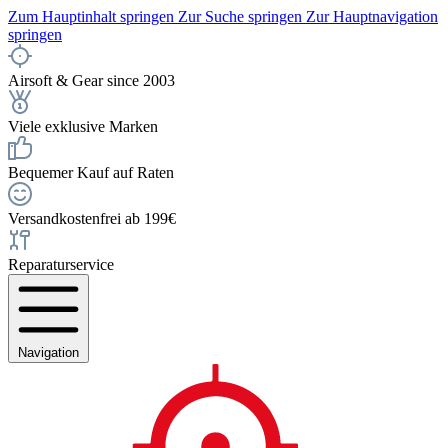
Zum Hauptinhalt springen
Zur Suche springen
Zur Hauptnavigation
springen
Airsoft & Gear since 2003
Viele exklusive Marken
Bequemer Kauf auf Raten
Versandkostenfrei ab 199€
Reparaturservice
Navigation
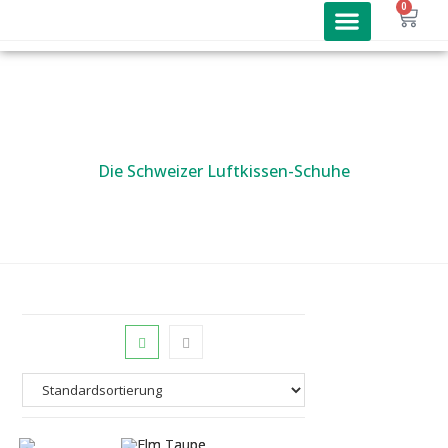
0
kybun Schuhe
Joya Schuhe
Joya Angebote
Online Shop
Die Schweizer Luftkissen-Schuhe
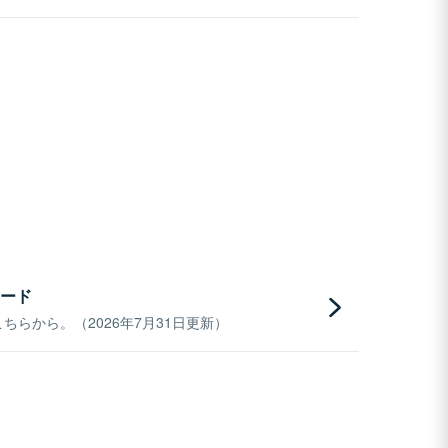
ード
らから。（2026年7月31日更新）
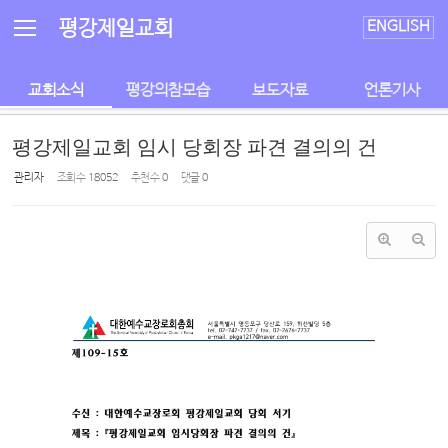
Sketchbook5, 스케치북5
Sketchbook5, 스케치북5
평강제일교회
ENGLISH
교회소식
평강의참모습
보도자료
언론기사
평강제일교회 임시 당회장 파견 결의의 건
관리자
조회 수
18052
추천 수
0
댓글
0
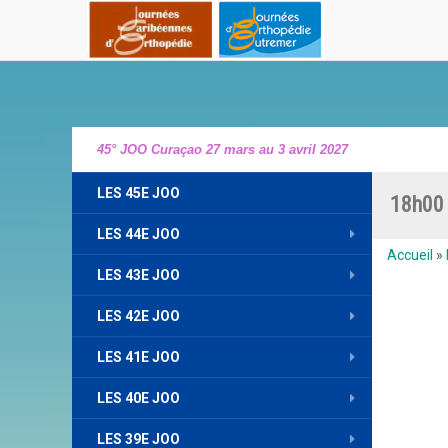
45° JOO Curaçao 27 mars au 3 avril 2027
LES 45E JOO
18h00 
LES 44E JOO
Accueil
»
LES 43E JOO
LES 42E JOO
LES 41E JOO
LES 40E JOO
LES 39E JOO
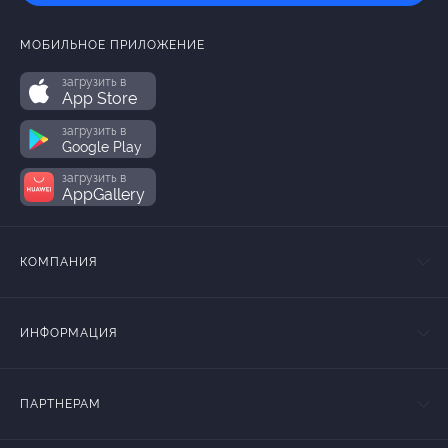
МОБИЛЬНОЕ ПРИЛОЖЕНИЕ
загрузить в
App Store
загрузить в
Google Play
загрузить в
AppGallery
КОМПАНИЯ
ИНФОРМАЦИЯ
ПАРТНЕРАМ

===

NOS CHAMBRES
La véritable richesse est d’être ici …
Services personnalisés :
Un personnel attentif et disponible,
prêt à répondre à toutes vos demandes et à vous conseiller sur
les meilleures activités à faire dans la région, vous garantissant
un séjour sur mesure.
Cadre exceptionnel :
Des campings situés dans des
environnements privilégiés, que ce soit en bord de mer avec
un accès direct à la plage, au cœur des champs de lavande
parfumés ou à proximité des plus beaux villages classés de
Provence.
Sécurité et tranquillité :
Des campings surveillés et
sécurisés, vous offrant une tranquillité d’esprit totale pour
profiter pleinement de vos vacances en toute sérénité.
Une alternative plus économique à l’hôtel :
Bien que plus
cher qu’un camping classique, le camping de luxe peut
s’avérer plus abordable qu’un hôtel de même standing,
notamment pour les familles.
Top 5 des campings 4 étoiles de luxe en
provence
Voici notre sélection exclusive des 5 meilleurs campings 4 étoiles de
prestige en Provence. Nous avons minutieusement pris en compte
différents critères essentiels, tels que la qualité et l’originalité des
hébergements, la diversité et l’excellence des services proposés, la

===

== WHAT NEEDS TO BE DONE ==
Looking at the entries above, how many lines contain "dans"? State the number and nothing more.

== PROBLEM SOLUTION ==
2